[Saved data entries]
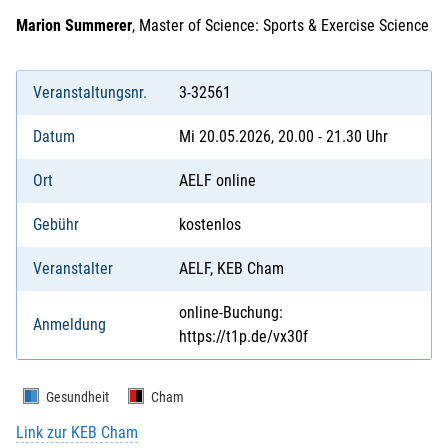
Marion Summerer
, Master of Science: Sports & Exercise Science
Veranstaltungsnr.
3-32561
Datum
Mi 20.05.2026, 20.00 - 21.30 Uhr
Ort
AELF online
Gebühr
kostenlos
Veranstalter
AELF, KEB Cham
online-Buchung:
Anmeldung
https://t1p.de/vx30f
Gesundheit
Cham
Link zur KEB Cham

--

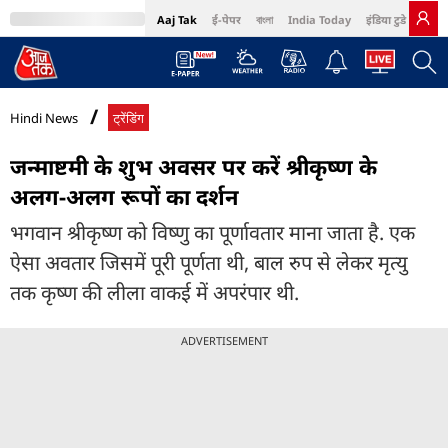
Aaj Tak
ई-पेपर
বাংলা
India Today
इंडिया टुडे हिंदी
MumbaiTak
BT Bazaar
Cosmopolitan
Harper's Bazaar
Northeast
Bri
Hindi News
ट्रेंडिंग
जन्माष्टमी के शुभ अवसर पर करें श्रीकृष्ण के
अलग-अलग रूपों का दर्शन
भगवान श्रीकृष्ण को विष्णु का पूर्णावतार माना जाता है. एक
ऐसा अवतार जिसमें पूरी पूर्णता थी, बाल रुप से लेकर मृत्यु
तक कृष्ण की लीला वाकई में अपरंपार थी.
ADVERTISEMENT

* * *

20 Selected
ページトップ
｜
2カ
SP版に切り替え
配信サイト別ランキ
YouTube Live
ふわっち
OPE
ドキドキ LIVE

* [EXERCISE OBJECTIVE]: Using the data above, print exactly the lines from the line that contains "Marion Summerer" through the line that contains "Link zur KEB Cham", with both included.

* [ANSWER BELOW]:
Marion Summerer
, Master of Science: Sports & Exercise Science
Veranstaltungsnr.
3-32561
Datum
Mi 20.05.2026, 20.00 - 21.30 Uhr
Ort
AELF online
Gebühr
kostenlos
Veranstalter
AELF, KEB Cham
online-Buchung:
Anmeldung
https://t1p.de/vx30f
Gesundheit
Cham
Link zur KEB Cham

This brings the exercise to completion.